Canadian composer, conductor, and music educator

Gilles Bellemare (born 29 March 1952, Shawinigan) is a Canadian composer, conductor, and music educator. He has been commissioned to write music for more than 30 professional ensembles internationally, many of which have been recorded or performed on CBC Radio under his baton. He has also written a number of film scores and is an associate of the Canadian Music Centre. In 1977 he was awarded the William St Clair Low Award by the Composers, Authors and Publishers Association of Canada. In 1978 he assumed the post of principal conductor and artistic director of the Orchestre symphonique de Trois-Rivières, a post he held until 2004. Under his leadership, the orchestra produced several commercial recordings and premiered works by such contemporary Canadian composers as Timothy Brady, Jacques Faubert, Anne Lauber, and Myke Roy.

Bellerme studied at the Conservatoire de musique du Québec à Trois-Rivières from 1968 to 1978, where he earned premier prizes in harmony (1972), percussion (1974), and music composition (1978).

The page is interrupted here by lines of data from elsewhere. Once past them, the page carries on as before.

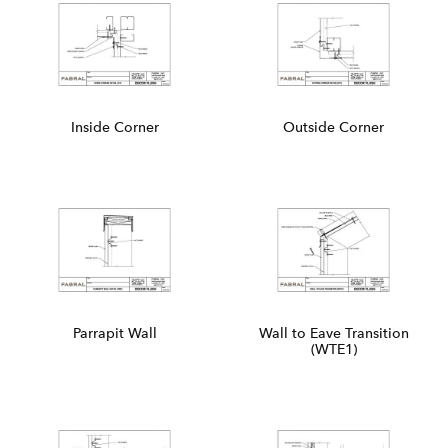
Inside Corner
Outside Corner
Parrapit Wall
Wall to Eave Transition
(WTE1)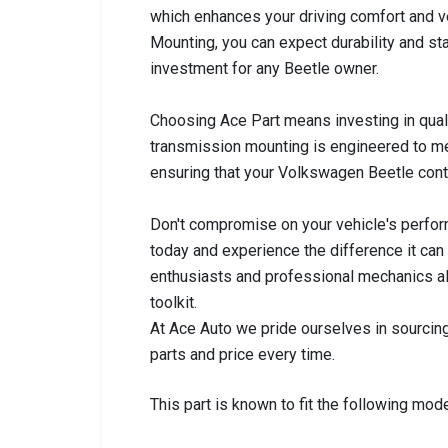
which enhances your driving comfort and ve
Mounting, you can expect durability and sta
investment for any Beetle owner.
Choosing Ace Part means investing in qualit
transmission mounting is engineered to me
ensuring that your Volkswagen Beetle conti
Don't compromise on your vehicle's perfo
today and experience the difference it can
enthusiasts and professional mechanics ali
toolkit.
At Ace Auto we pride ourselves in sourcing
parts and price every time.
This part is known to fit the following mode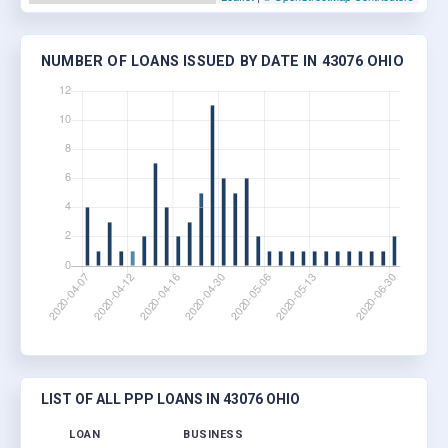
NUMBER OF LOANS ISSUED BY DATE IN 43076 OHIO
LIST OF ALL PPP LOANS IN 43076 OHIO
LOAN
BUSINESS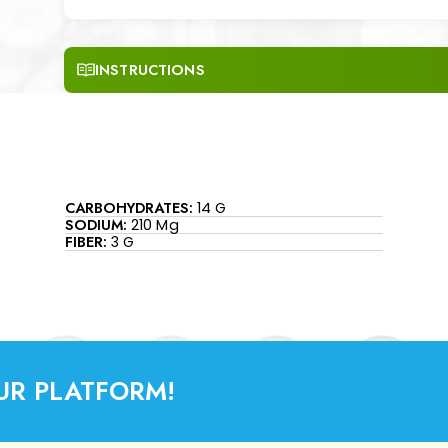
INSTRUCTIONS
CARBOHYDRATES:
14 G
SODIUM:
210 Mg
FIBER:
3 G
UR PLATFORM!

Among his most influential teachers at the school were percussionist Thomas Cavanagh and music theorist Armando Santiago. In the summer of 1977 he studied composition with Harry Freedman at the Courtenay Youth Music Centre through scholarships from the Canadian and Quebec governments. Further grants allowed him to study with Franco Donatoni at the Accademia Nazionale di Santa Cecilia in Rome, Italy (1978-1980) and with Erich Urbanner at the University of Music and Performing Arts, Vienna (1980-1981).

Bellerme is married to pianist Denise Trudel. He has taught on the faculty of the Conservatoire de musique du Québec à Trois-Rivières since 1984.